__Action item__
The answer must be every line from the entries below that includes "nghiệp".

__Material provided__

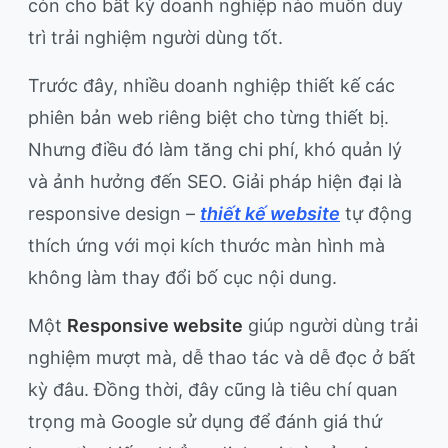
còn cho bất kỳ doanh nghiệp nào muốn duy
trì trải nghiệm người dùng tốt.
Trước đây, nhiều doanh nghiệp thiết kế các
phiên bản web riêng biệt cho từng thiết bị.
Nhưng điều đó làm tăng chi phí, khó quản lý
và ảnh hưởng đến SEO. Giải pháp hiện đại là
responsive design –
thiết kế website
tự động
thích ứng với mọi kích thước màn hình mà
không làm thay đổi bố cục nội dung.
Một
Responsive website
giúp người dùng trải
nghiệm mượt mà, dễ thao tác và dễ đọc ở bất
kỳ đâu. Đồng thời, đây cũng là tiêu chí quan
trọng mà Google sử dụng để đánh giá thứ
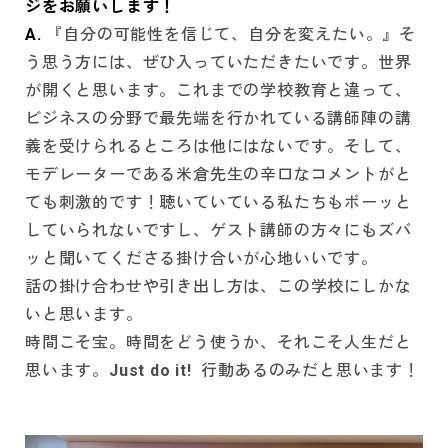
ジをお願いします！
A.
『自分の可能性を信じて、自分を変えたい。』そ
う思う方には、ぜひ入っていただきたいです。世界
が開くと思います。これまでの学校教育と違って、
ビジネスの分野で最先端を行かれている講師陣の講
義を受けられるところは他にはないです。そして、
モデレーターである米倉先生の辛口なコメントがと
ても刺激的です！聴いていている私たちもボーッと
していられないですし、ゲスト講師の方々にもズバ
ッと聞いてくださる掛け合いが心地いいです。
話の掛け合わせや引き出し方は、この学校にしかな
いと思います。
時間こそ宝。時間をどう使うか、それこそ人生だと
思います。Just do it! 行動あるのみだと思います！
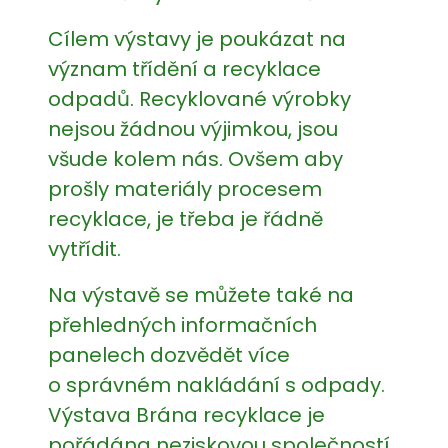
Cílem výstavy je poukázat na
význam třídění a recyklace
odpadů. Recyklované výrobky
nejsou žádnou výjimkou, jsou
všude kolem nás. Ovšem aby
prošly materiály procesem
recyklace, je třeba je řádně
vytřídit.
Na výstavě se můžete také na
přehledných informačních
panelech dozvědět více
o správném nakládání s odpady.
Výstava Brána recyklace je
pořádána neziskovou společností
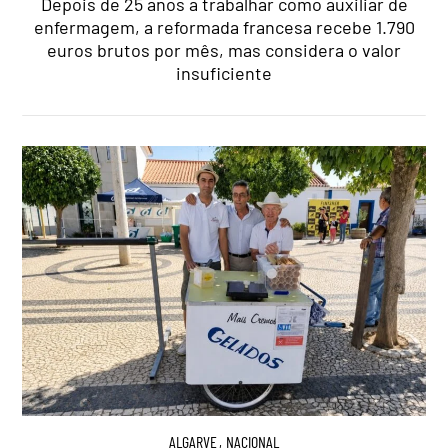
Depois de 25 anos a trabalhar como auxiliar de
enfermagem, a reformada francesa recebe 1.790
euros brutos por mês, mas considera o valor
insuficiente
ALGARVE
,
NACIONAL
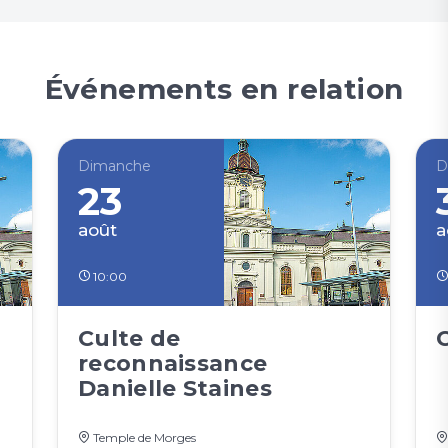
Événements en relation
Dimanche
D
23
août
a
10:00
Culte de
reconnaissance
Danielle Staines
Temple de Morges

__Answer__
còn cho bất kỳ doanh nghiệp nào muốn duy
Trước đây, nhiều doanh nghiệp thiết kế các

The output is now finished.